Hi ,
Following patch restricts TREE_CPU RCU implementation only for !PREEMPT
SMP kernel.
http://git.linux-mips.org/?p=linux.git;a=commit;h=687d7a960aea46e016182c7ce346d62c4dbd0366
CONFIG_TREE_PREEMPT_RCU option seems to be not working for SMTC kernel
( which will be only available RCU implementation for SMTC kernel from
2.6.37 onwards) .
With no forced preemption and selecting TREE_CPU I am able to boot
further to the hang that I have reported.
Thanks
Anoop
On Sat, 2011-01-01 at 00:42 -0800, Kevin D. Kissell wrote:
> At this point the logical thing to do would seem to look at your kernel
> image and disassemble smtc_ipi_replay(), which is where the EPC of VPE 0
> shows the last exception to have been taken. That's a critical SMTC
> routine that gets called whenever an xxx_irq_restore() enables
> interrupts, so that virtual per-TC IPI interrupts that were posted while
> the TC had interrupts disabled can be handled deterministically.
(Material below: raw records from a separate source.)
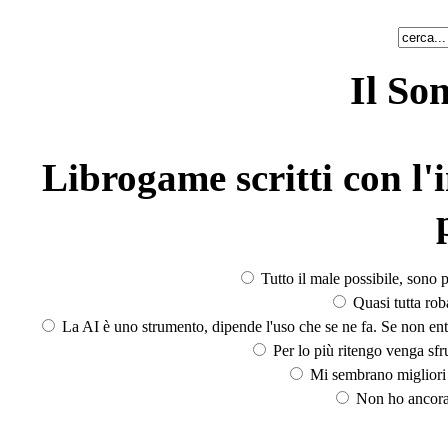
Il So
Librogame scritti con l'i
Tutto il male possibile, sono p
Quasi tutta rob
La AI è uno strumento, dipende l'uso che se ne fa. Se non ent
Per lo più ritengo venga sfru
Mi sembrano migliori d
Non ho ancora 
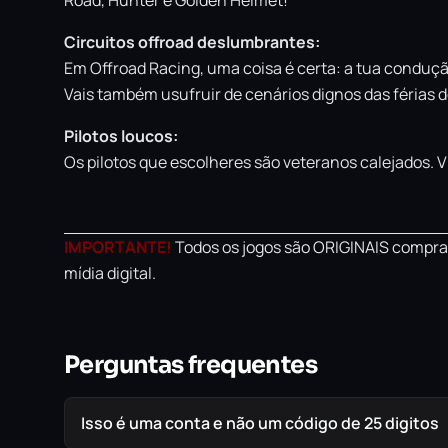
Circuitos offroad deslumbrantes:
Em Offroad Racing, uma coisa é certa: a tua condução
Vais também usufruir de cenários dignos das férias 
Pilotos loucos:
Os pilotos que escolheres são veteranos calejados. V
IMPORTANTE!
Todos os jogos são ORIGINAIS comprad
mídia digital.
Perguntas frequentes
Isso é uma conta e não um código de 25 digitos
As I
> mentioned in an earlier message, there was some cleanup work from David
> Howell that changed a number of irq management-related function names
> and prototypes across all architectures, which went into linux-mips.org
> at very roughly the time of the breakage. The SMTC overlay over the irq
> implementation has been pretty robust, but it's written in a perhaps
> doomed attempt to be both efficient and using a maximum amount of common
> code with the general case. A mechanical or semi-mechanical change
> could conceivably have broken things.
>
> Regards,
>
> Kevin K.
>
>
> On 12/31/2010 4:27 AM, Anoop P A wrote:
> > Hi ,
> >
> > Kernel hangs on stop_machine call. Please find mt reg dump below.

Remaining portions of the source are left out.